Han Cong, Mesgarani Nima
Department of Electrical Engineering, Columbia University, New York, NY.
Proc IEEE Int Conf Acoust Speech Signal Process. 2023 Jun;2023. doi: 10.1109/icassp49357.2023.10095695. Epub 2023 May 5.
Binaural speech separation in real-world scenarios often involves moving speakers. Most current speech separation methods use utterance-level permutation invariant training (u-PIT) for training. In inference time, however, the order of outputs can be inconsistent over time particularly in long-form speech separation. This situation which is referred to as the speaker swap problem is even more problematic when speakers constantly move in space and therefore poses a challenge for consistent placement of speakers in output channels. Here, we describe a real-time binaural speech separation model based on a Wavesplit network to mitigate the speaker swap problem for moving speaker separation. Our model computes a speaker embedding for each speaker at each time frame from the mixed audio, aggregates embeddings using online clustering, and uses cluster centroids as speaker profiles to track each speaker throughout the long duration. Experimental results on reverberant, long-form moving multitalker speech separation show that the proposed method is less prone to speaker swap and achieves comparable performance with u-PIT based models with ground truth tracking in both separation accuracy and preserving the interaural cues.

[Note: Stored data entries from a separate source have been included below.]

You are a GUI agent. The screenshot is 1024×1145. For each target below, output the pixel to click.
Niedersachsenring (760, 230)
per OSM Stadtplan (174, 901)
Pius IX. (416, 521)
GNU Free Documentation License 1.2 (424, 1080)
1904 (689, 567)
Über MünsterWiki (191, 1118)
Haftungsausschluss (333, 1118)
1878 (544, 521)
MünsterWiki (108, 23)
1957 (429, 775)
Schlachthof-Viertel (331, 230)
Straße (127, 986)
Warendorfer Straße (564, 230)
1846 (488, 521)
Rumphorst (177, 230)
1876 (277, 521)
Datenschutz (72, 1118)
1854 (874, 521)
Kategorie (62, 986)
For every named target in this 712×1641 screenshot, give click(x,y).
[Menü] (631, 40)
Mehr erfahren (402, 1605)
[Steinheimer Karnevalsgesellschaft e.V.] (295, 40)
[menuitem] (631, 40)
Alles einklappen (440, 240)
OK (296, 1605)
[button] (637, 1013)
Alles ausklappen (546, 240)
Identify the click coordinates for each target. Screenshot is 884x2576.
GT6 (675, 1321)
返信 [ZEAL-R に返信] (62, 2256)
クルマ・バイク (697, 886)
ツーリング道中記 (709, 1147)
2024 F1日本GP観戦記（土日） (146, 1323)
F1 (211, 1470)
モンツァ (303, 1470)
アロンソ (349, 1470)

在现实场景中的双耳语音分离通常涉及移动的说话者。当前大多数语音分离方法在训练时使用 utterance-level 排列不变训练(u-PIT)。然而,在推理阶段,输出顺序可能会随时间不一致,特别是在长语音分离中。这种被称为说话者交换问题的情况,当说话者在空间中不断移动时会更成问题,因此对在输出通道中一致地放置说话者构成了挑战。在此,我们描述了一种基于 Wavesplit 网络的实时双耳语音分离模型,以减轻用于移动说话者分离的说话者交换问题。我们的模型从混合音频中为每个说话者在每个时间帧计算一个说话者嵌入,使用在线聚类聚合嵌入,并使用聚类中心作为说话者轮廓来在长时间内跟踪每个说话者。在有混响的长时移动多说话者语音分离上的实验结果表明,所提出的方法不太容易出现说话者交换,并且在分离精度和保留双耳线索方面与基于 u-PIT 且有真实值跟踪的模型具有可比的性能。